Will people understand me? My words? Will they read me? What will they feel? Relatable or unrealistic? These questions cross my mind every now and then.
I don’t want to live the kind of life, everyone around me are living. Scheduled, timed and monotonic to be glued to specific boundaries and limits. I don’t want to be those kind, maybe I can’t be. I wasn’t born to be like them. I feel like the wind, the air, omnipresent but not still. I wanna be around everything, learn everything and anything new. I wanna explore. I wanna know. I want to learn, be inspired. I also want to give, to teach, to guide, to inspire.
I can’t be stuck between the real me and the survival me, who is just being another human who is competing with everyone in this crazy world and society. I don’t want to prove or show anyone, anything. It never bothered me. Yeah, to my parents? Yes. Always.it always did and does…
But until when???
If I wanna live real, I need to speak. If I want an extraordinarily life, I should be ready to face the end number of difficulty and downs. If I want to fly, I should not fear of falling from high. I need to gear up my everything, my every cell together and energize.

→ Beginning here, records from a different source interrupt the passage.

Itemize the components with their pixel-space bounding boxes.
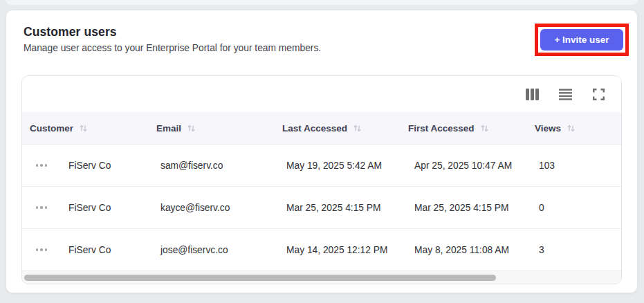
- table-header-row: Customer Email Last Accessed First Acces…: [22, 112, 621, 145]
- column-header-last-accessed[interactable]: Last Accessed: [282, 123, 408, 134]
- column-header-views[interactable]: Views: [535, 123, 621, 134]
- horizontal-scrollbar-track[interactable]: [22, 271, 621, 284]
- cell-customer: FiServ Co: [61, 203, 156, 213]
- cell-email: kayce@fiserv.co: [156, 203, 282, 213]
- cell-first-accessed: Apr 25, 2025 10:47 AM: [408, 160, 535, 171]
- sort-icon: [187, 124, 196, 133]
- horizontal-scrollbar-thumb[interactable]: [24, 275, 496, 281]
- sort-icon: [353, 124, 362, 133]
- cell-last-accessed: May 14, 2025 12:12 PM: [282, 245, 408, 255]
- cell-customer: FiServ Co: [61, 160, 156, 171]
- cell-views: 3: [535, 245, 621, 255]
- row-actions-menu-icon[interactable]: [33, 246, 50, 254]
- cell-last-accessed: May 19, 2025 5:42 AM: [282, 160, 408, 171]
- row-actions-menu-icon[interactable]: [33, 203, 50, 212]
- table-row: FiServ Co sam@fiserv.co May 19, 2025 5:4…: [22, 145, 621, 187]
- sort-icon: [79, 124, 88, 133]
- sort-icon: [567, 124, 576, 133]
- table-row: FiServ Co jose@fiservc.co May 14, 2025 1…: [22, 229, 621, 271]
- cell-email: jose@fiservc.co: [156, 245, 282, 255]
- cell-first-accessed: May 8, 2025 11:08 AM: [408, 245, 535, 255]
- cell-last-accessed: Mar 25, 2025 4:15 PM: [282, 203, 408, 213]
- customer-users-card: Customer users Manage user access to you…: [6, 10, 638, 293]
- row-height-icon[interactable]: [556, 85, 574, 103]
- cell-views: 103: [535, 160, 621, 171]
- previous-section-edge: [6, 0, 638, 5]
- cell-email: sam@fiserv.co: [156, 160, 282, 171]
- page-subtitle: Manage user access to your Enterprise Po…: [24, 43, 321, 53]
- invite-user-button[interactable]: + Invite user: [540, 29, 623, 50]
- row-actions-menu-icon[interactable]: [33, 161, 50, 169]
- sort-icon: [480, 124, 489, 133]
- users-table-panel: Customer Email Last Accessed First Acces…: [21, 75, 622, 284]
- columns-icon[interactable]: [523, 85, 541, 103]
- page-title: Customer users: [24, 25, 117, 39]
- table-row: FiServ Co kayce@fiserv.co Mar 25, 2025 4…: [22, 187, 621, 229]
- column-header-first-accessed[interactable]: First Accessed: [408, 123, 535, 134]
- cell-first-accessed: Mar 25, 2025 4:15 PM: [408, 203, 535, 213]
- column-header-customer[interactable]: Customer: [22, 123, 156, 134]
- annotation-highlight-box: + Invite user: [535, 24, 629, 56]
- cell-customer: FiServ Co: [61, 245, 156, 255]
- table-toolbar: [22, 76, 621, 112]
- column-header-email[interactable]: Email: [156, 123, 282, 134]
- fullscreen-icon[interactable]: [589, 85, 607, 103]
- cell-views: 0: [535, 203, 621, 213]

One of the prove of my courageous decision was to get ink on my skin for lifetime. That was my decision without fearing for the consequences from my parents. I was brave enough that time, I guess. When I was younger, I feel I was more liberal and stronger than now. I fell in love without fearing of heartbreaks and disappointments. Whereas nowadays, a pinch of fear shadows around me all the time.
My voice needs to be clear again. My thoughts needs to nenefree free. My words need to be beautiful and real. So again, my heart could understand what it wants. I need to fall in love again… I need to live. I need to be free…even from myself, I feel.